▸ **PROBLEM TO WORK ON**
In the data below, find the line containing "rights reserved. |", then set down that line and every later line up to and including the line containing "surface, and perfectly", exactly.

▸ **Stored items from a collection**
▼
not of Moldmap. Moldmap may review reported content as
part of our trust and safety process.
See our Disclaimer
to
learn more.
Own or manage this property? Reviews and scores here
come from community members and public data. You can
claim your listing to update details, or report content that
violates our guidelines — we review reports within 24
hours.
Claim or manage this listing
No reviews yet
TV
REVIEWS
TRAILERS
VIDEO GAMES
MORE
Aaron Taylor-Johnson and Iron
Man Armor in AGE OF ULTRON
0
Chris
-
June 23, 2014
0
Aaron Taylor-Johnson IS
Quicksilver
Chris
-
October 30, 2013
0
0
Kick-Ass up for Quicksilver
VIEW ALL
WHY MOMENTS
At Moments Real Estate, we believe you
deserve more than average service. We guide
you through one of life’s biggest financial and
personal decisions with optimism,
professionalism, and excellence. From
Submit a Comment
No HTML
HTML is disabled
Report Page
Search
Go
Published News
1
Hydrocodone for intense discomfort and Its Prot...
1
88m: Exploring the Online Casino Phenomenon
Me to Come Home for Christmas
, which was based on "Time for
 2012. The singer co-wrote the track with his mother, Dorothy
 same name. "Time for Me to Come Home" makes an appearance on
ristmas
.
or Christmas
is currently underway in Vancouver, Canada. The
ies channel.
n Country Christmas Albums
▲
▼
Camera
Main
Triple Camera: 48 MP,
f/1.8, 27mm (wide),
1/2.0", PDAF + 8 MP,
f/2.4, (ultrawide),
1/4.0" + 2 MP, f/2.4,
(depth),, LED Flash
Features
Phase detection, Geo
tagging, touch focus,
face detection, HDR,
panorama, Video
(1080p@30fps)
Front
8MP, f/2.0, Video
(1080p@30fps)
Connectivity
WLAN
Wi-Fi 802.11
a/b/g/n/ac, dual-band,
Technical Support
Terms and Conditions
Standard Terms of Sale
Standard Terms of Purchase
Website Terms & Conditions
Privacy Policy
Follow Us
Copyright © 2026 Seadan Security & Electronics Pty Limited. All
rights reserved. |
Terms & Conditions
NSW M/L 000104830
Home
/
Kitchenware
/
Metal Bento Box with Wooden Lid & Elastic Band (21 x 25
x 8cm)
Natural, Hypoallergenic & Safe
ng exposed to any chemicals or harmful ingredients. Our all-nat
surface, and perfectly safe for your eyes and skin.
▲
▼
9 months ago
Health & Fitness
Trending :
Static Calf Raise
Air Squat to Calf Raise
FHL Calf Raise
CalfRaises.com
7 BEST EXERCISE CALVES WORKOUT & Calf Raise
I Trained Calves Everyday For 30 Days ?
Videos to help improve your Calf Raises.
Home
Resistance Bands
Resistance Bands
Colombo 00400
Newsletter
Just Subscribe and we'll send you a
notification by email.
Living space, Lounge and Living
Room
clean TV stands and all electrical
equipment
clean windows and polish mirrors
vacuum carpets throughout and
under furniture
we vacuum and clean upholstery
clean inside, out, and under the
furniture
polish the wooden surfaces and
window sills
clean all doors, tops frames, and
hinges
▲
▸ **TASK OUTPUT**
rights reserved. |
Terms & Conditions
NSW M/L 000104830
Home
/
Kitchenware
/
Metal Bento Box with Wooden Lid & Elastic Band (21 x 25
x 8cm)
Natural, Hypoallergenic & Safe
ng exposed to any chemicals or harmful ingredients. Our all-nat
surface, and perfectly safe for your eyes and skin.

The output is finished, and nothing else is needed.